- [Assigned task]: Produce an exact copy of the lines from the line containing "integrada, o grupo" through the last line of the entries below, and only those lines.

--- Data records ---

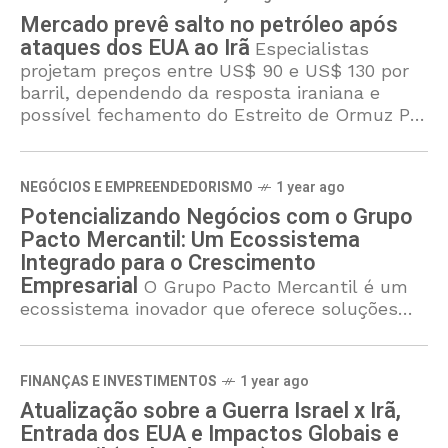
Mercado prevê salto no petróleo após
ataques dos EUA ao Irã
Especialistas
projetam preços entre US$ 90 e US$ 130 por
barril, dependendo da resposta iraniana e
possível fechamento do Estreito de Ormuz Por
Painel Mercantil27 de junho de 2025 Os
NEGÓCIOS E EMPREENDEDORISMO
1 year ago
Potencializando Negócios com o Grupo
Pacto Mercantil: Um Ecossistema
Integrado para o Crescimento
Empresarial
O Grupo Pacto Mercantil é um
ecossistema inovador que oferece soluções
financeiras, tecnológicas e estratégicas para
impulsionar o crescimento de empresas em
diversos setores. Com uma abordagem
FINANÇAS E INVESTIMENTOS
1 year ago
integrada, o grupo
Atualização sobre a Guerra Israel x Irã,
Entrada dos EUA e Impactos Globais e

---

- [Problem solution]:
integrada, o grupo
Atualização sobre a Guerra Israel x Irã,
Entrada dos EUA e Impactos Globais e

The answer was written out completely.